A FIGUEIRA ESTÉRIL – TEMOS QUE FRUTIFICAR

 

ORIENTAÇÂO PEDAGÓGICA

Nesta lição abordaremos que as nossas obras não possuem valor suficiente para nos livrar do mal no que se refere à nossa situação espiritual diante de Deus. Mostre aos alunos que essa parábola tem um sentido muito amplo. Pode referir-se à nação de Israel, como também a cada indivíduo, crente ou não (Mc 11.14). Os três anos citados por Jesus, nessa parábola, representam um período de vários séculos de graça e oportunidade que Deus garantiu a Israel por ocasião da Aliança e que culminaram com a chegada e a proclamação do Evangelho (Cristo). Incentive a classe a entender que Deus exige frutos, e não simplesmente folhas; vida, e não somente aparências (Mt 7.21-27).

A aparente demora no juízo não significa indiferença ou inoperância. Pelo contrário, é Deus usando de Sua incomensurável paciência e bondade na esperança do fruto de arrependimento.
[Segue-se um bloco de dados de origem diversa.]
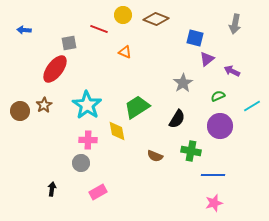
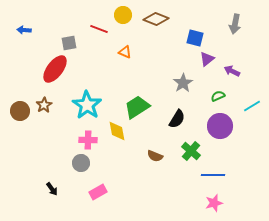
green cross: rotated 30 degrees clockwise
black arrow: rotated 136 degrees clockwise
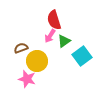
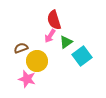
green triangle: moved 2 px right, 1 px down
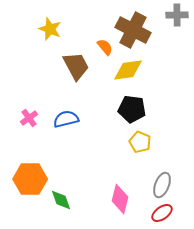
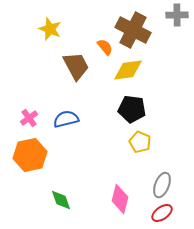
orange hexagon: moved 24 px up; rotated 12 degrees counterclockwise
Todavia, mais cedo ou mais tarde, o julgamento de Deus virá sobre todos.

 

OBJETIVOS

  • Entender o perigo da escassez de fruto.
  • Valorizar as oportunidades e privilégios que temos recebido.
  • Aplicar em nossa vida pessoal os princípios aqui mencionados.

 

PARA COM EÇAR A AULA

Você já pôs expectativa em algo ou alguém e se frustrou? Deixe que cada aluno comente rapidamente algum exemplo.
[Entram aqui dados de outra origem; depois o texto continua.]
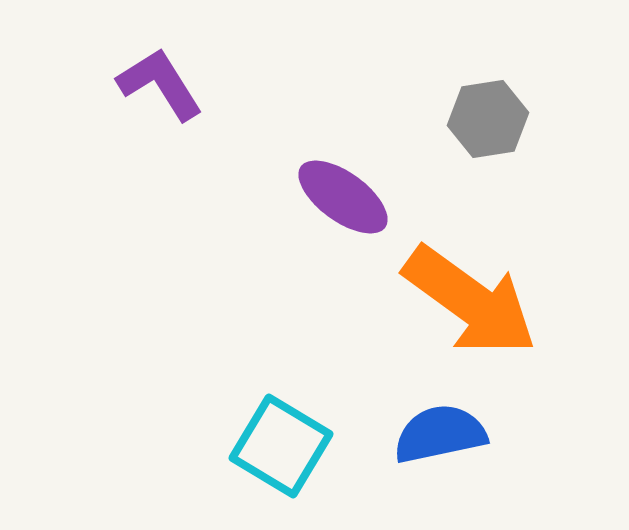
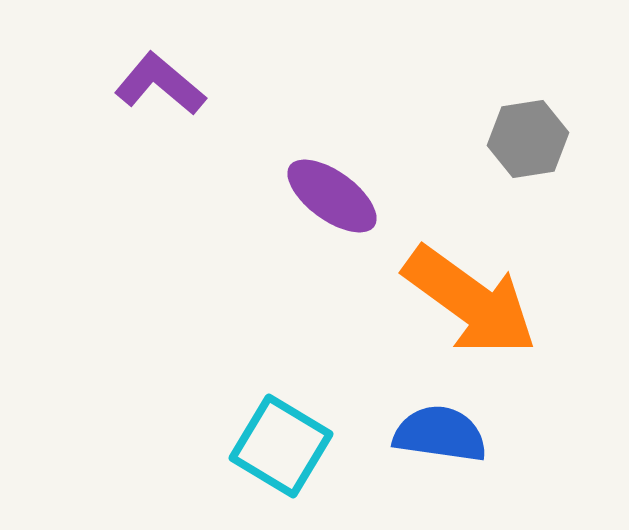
purple L-shape: rotated 18 degrees counterclockwise
gray hexagon: moved 40 px right, 20 px down
purple ellipse: moved 11 px left, 1 px up
blue semicircle: rotated 20 degrees clockwise
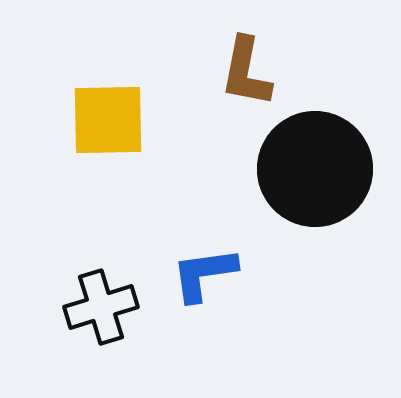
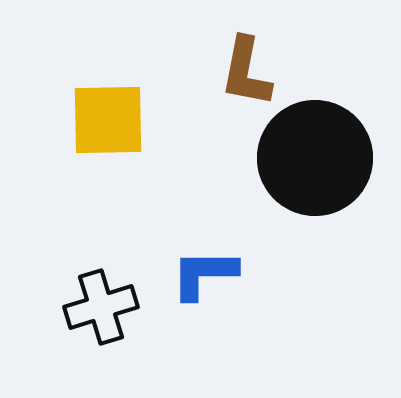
black circle: moved 11 px up
blue L-shape: rotated 8 degrees clockwise
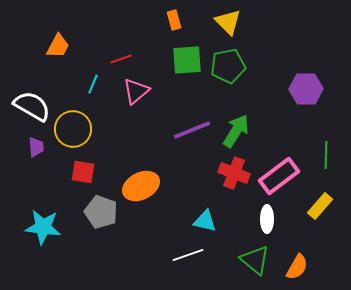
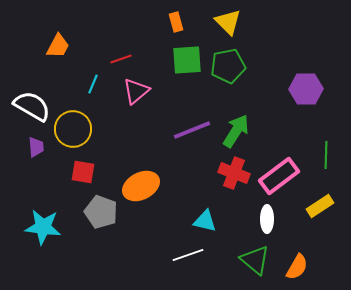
orange rectangle: moved 2 px right, 2 px down
yellow rectangle: rotated 16 degrees clockwise
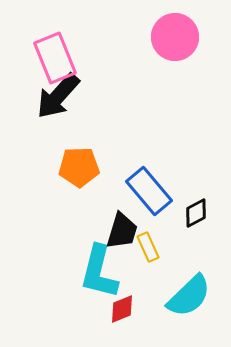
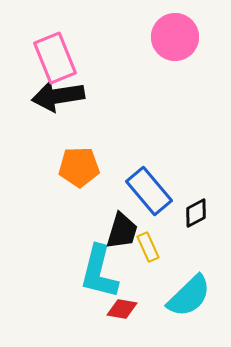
black arrow: rotated 39 degrees clockwise
red diamond: rotated 32 degrees clockwise
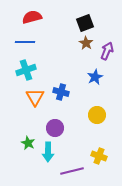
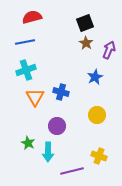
blue line: rotated 12 degrees counterclockwise
purple arrow: moved 2 px right, 1 px up
purple circle: moved 2 px right, 2 px up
Diga a eles que Deus investiu em nós grandiosamente enviando Seu Filho Jesus para morrer em nosso lugar.

O que estamos fazendo em resposta a esse investimento?

 

PALAVRAS-CHAVE

Frutos • Aparência • Juízo • Misericórdia

 

RESPOSTAS DAS PERGUNTAS
1)        V
2)        V
3)        V

 

LEITURA COMPLEMENTAR

Novamente a ideia de julgamento está presente. Deus diz claramente que a vinha é o seu povo Israel e este foi ‘plantado’ para produzir uvas de qualidade. Todas as garantias e condições foram dadas pelo criador (cercas de proteção, torre de vigia contra predadores, lagar, etc.), mas não houve correspondência. Então vem a sentença: que deixe de ocupar a terra inutilmente, que seja invadida pelos inimigos. Israel agiu assim e repetidas vezes foi advertida pelos profetas para que mudasse de curso, mas “eles, porém, zombavam dos mensageiros de Deus, desprezando as suas palavras e mofando dos seus profetas, até que o furor do Senhor subiu tanto contra o seu povo, que mais nenhum remédio houve” (II Cr 36.16).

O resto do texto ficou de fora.